Ainsi, Jacques Lizène : Les années Yellow  / 1968-1975 n’est ni un simple catalogue ni une chronologie figée. C’est un récit qui donne à entendre une voix et à percevoir une intelligence à l’œuvre : un art qui refuse la grandeur pour mieux s’en revendiquer, et une pensée critique où l’insuffisance devient un opérateur esthétique. 

Finalement, Jean-Michel Botquin nous invite à comprendre et à ressentir une œuvre où la lucidité transforme le pas de côté en force, et l’insignifiance apparente en intensité. À apprécier, en prenant du recul, une fécondité hors du corps et un grand esprit hors du temps. 

Jacques Lizène 
Petit Maitre liégeois hésitant à entrer dans le cadre de l’une ou de l’autre photo, 1971
Photographies NB, tirage argentique (1971), 18 x 24,5 cm

André Hanniken dans Cyber Liège Magazine :

 Jacques Lizène : le livre qui éclaire ses années Yellow Now

 Alors que l’exposition « Jacques Lizène — Les années Yellow Now » attire les regards à la Galerie Nadja Vilenne, un ouvrage vient en renforcer la lecture : Les Années Yellow, le livre.
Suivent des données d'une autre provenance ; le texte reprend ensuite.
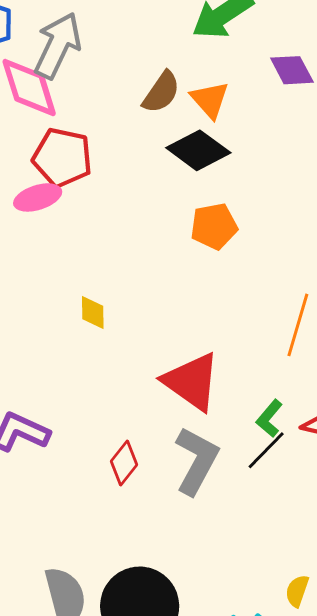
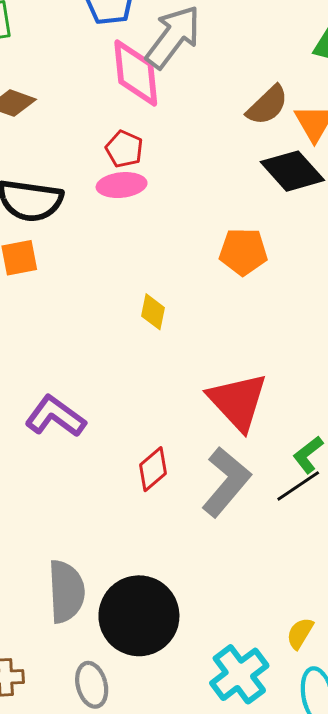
red pentagon: (62, 158) -> (124, 149), moved, size x0.6
orange pentagon: (214, 226) -> (243, 252), moved

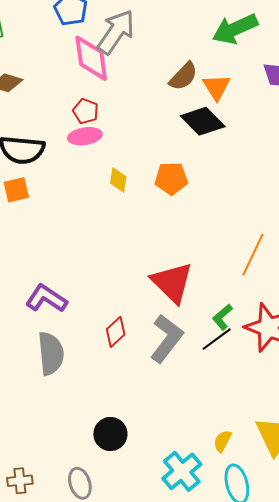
yellow diamond: (153, 312) -> (118, 180), moved
gray semicircle: (66, 592) -> (51, 354), moved
black circle: (139, 616) -> (110, 434), size x0.6

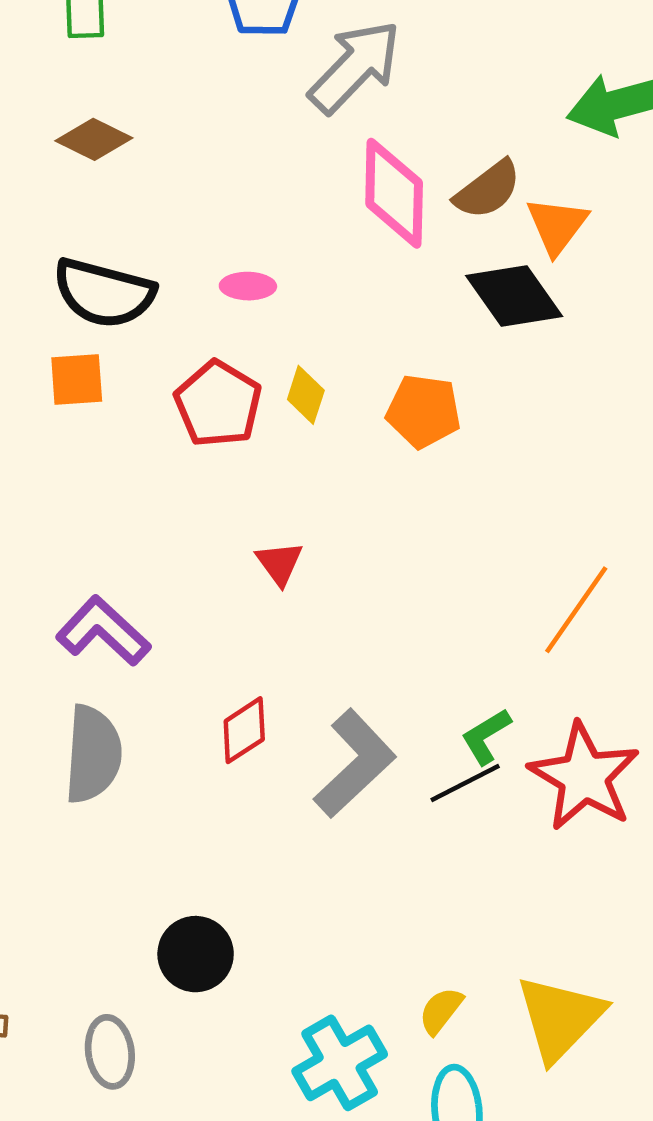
pink diamond: (91, 58) -> (394, 193), moved
red pentagon: (86, 111) -> (218, 404), moved, size x1.5
pink ellipse: (85, 136) -> (248, 286), size x0.7
red triangle: (172, 282) -> (279, 563), moved, size x0.5

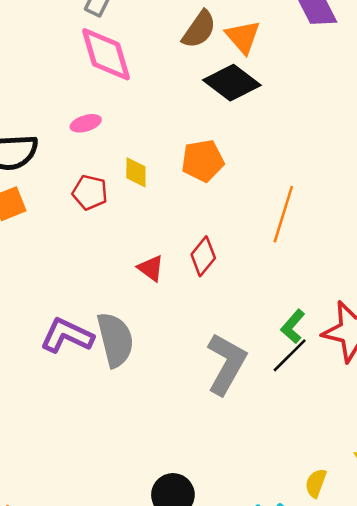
pink diamond: (394, 193) -> (106, 54), moved
red pentagon: (218, 404) -> (90, 192), size x0.7
orange line: (576, 610) -> (283, 214), moved
red diamond: (244, 730) -> (203, 256), moved
gray semicircle: (93, 754) -> (115, 340), moved

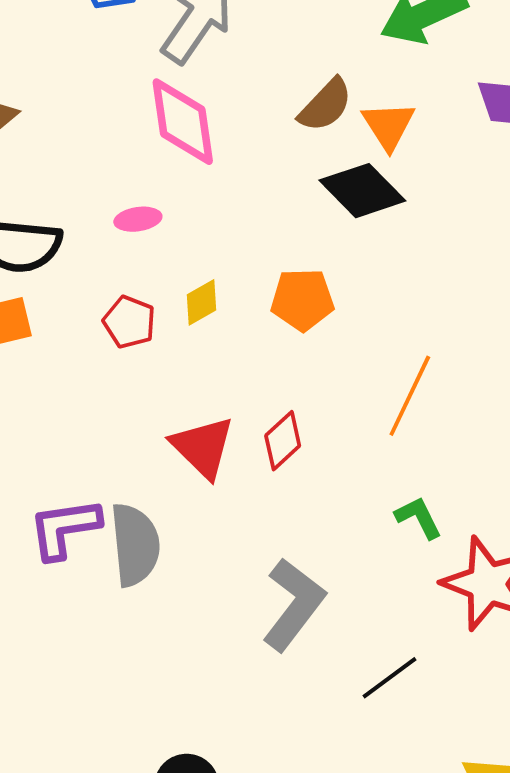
yellow diamond: (136, 172) -> (201, 302), turned 52
red triangle: (151, 268) -> (203, 447), size x1.6
green L-shape: (293, 326) -> (419, 518), moved, turned 104
purple L-shape: (67, 336) -> (64, 528), turned -42
black line: (290, 355) -> (389, 678), moved

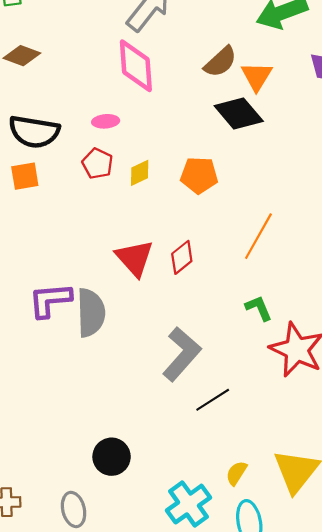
red pentagon: (129, 322) -> (97, 164), moved
black line: (389, 678) -> (213, 400), moved

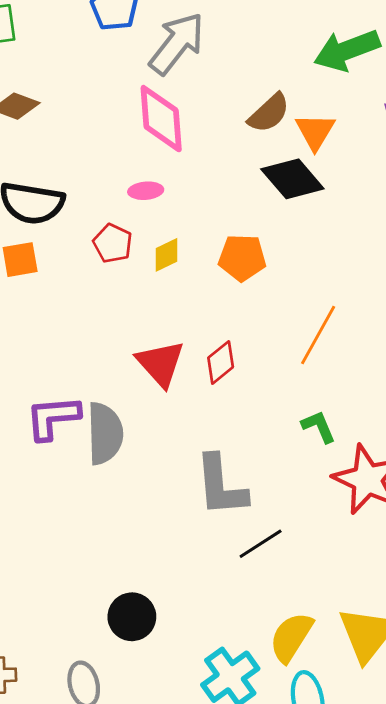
pink ellipse: (106, 121) -> (146, 191), moved
gray L-shape: (182, 354) -> (221, 486), turned 134
yellow semicircle: (236, 473) -> (291, 637), size x1.6

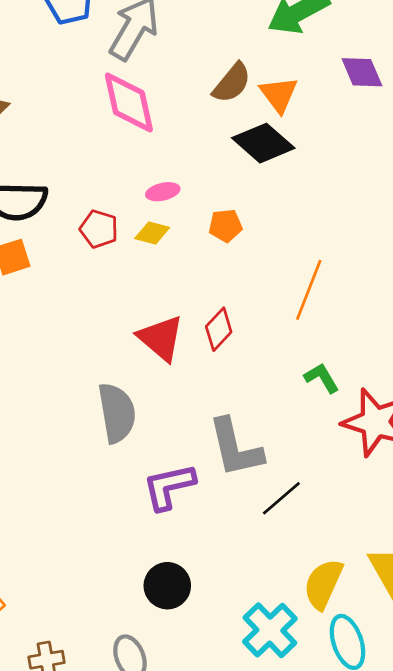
pink ellipse: (146, 191) -> (163, 192), moved
yellow diamond: (166, 255) -> (152, 233), turned 48
orange pentagon: (242, 258) -> (225, 226), size x0.7
purple L-shape: (53, 418) -> (169, 487), moved

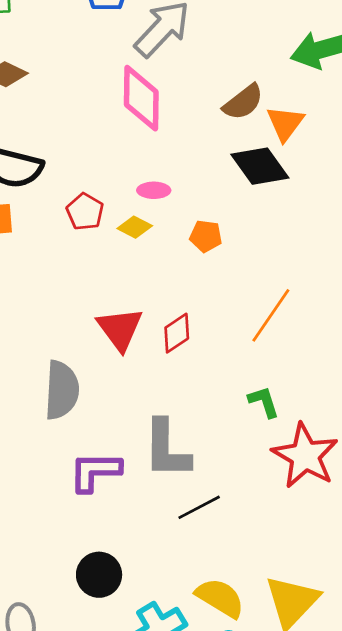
yellow semicircle: (323, 584) -> (220, 598), turned 84
black circle: (167, 586) -> (99, 575), moved

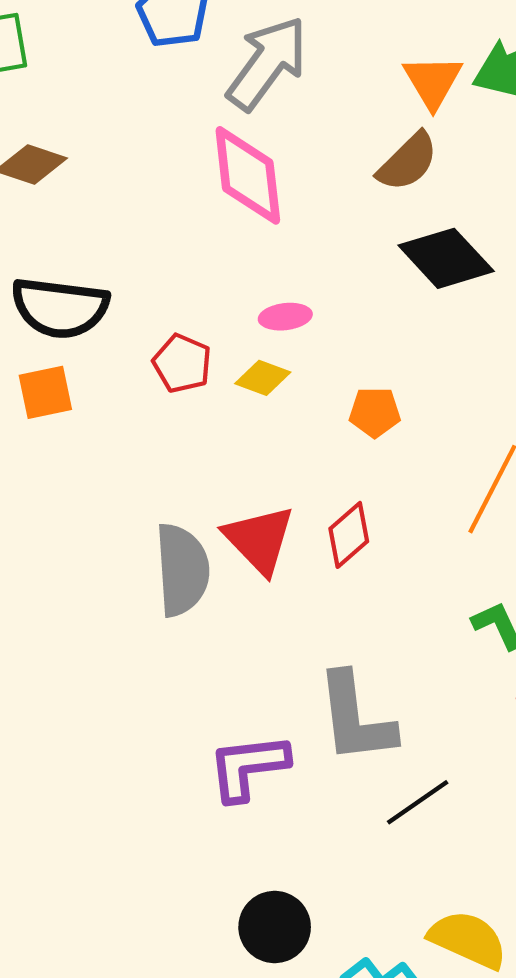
orange triangle: (285, 123) -> (433, 81), moved
orange pentagon: (206, 236) -> (375, 412), moved
gray semicircle: (62, 390) -> (182, 570), moved

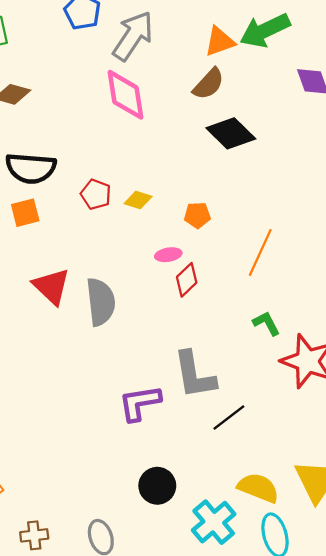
orange triangle: (433, 81) -> (220, 41), turned 44
pink ellipse: (285, 317) -> (168, 255), moved
red triangle: (259, 539) -> (51, 286), moved

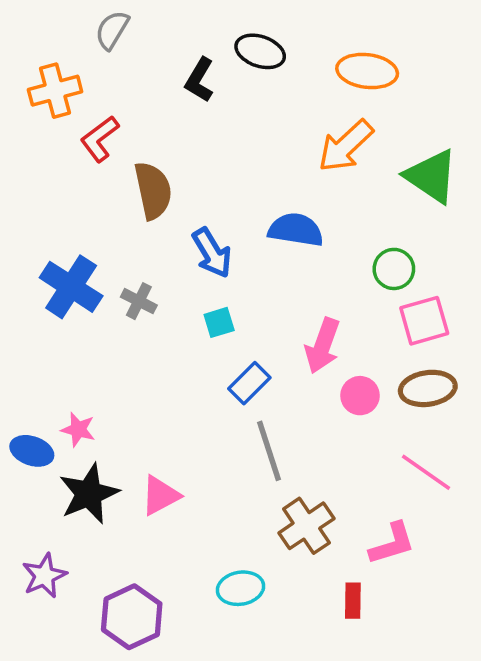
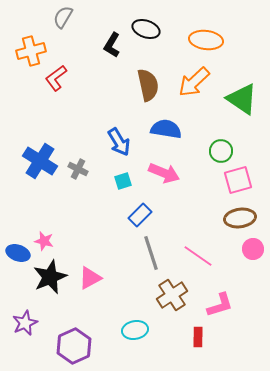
brown semicircle: (153, 190) -> (148, 85), moved
pink arrow: (323, 346) -> (164, 173), moved, turned -88
pink circle: (360, 396) -> (253, 249), moved
pink line: (426, 472) -> (198, 256), moved

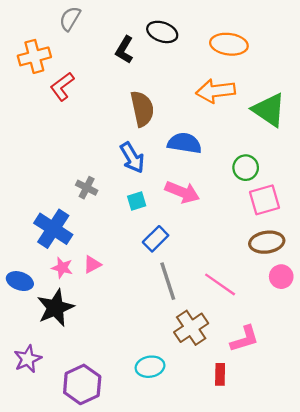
orange arrow: (194, 82) -> (216, 91), turned 36
brown semicircle: (148, 85) -> (142, 109), moved
blue cross: (40, 161) -> (53, 229), moved
pink star: (44, 241) -> (62, 268), moved
pink triangle: (90, 278) -> (92, 264), moved, size x0.7

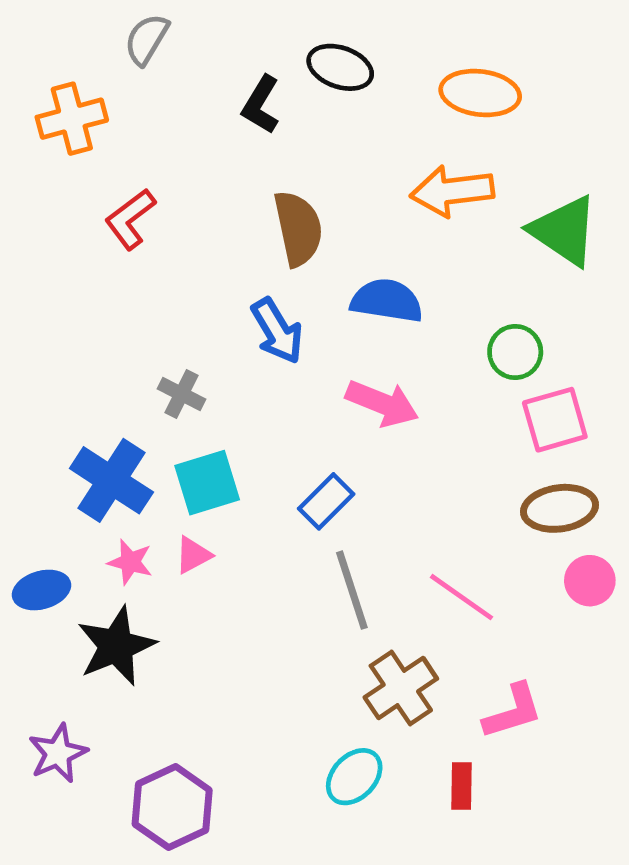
red L-shape: (62, 86) -> (130, 219), moved
cyan square: (137, 201) -> (207, 483), moved, size x1.6
blue ellipse: (20, 281) -> (41, 590), turned -35
cyan ellipse: (150, 367) -> (354, 777), moved, turned -36

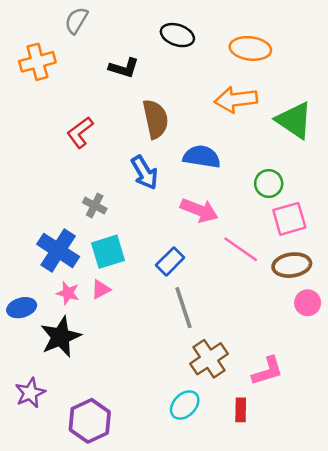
black L-shape: (261, 105) -> (124, 68), moved, turned -104
red L-shape: (130, 219) -> (80, 132), moved
pink line: (462, 597) -> (241, 249), moved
Un volume dense qui décrypte la période fondatrice de l’artiste liégeois.

Un complément indispensable à l’exposition. L’exposition « Jacques Lizène — Les années Yellow Now » à la Galerie Nadja Vilenne nous plonge dans la période fondatrice de l’artiste, entre 1968 et 1975. Photographies, vidéos, dessins, archives et étonnants projets de films pour télévision en circuit fermé y révèlent la mise en place d’un véritable programme artistique. Mais pour qui souhaite aller plus loin, prolonger l’expérience au-delà des cimaises et approfondir la compréhension de cette période décisive, un ouvrage s’impose : Jacques Lizène, Les Années Yellow, le livre.

Un livre pour comprendre les fondations. Ce volume ne se contente pas d’accompagner l’exposition : il en constitue le prolongement critique et documentaire. On y retrouve l’ambition qui traverse déjà les années Yellow : consigner, analyser, contextualiser. L’ouvrage permet de mesurer à quel point ces années ne sont pas simplement les débuts d’un artiste, mais la matrice d’un système conceptuel cohérent. C’est dans ce moment que Jacques Lizène pose les bases de ce qu’il nommera plus tard l’Art sans talent, l’Art d’attitude, ou encore l’Art nul. Derrière la posture ironique du « petit Maître liégeois de la seconde moitié du XXe siècle » se dessine une pensée structurée, méthodique, presque rigoureuse. Le livre permet de suivre cette construction pas à pas.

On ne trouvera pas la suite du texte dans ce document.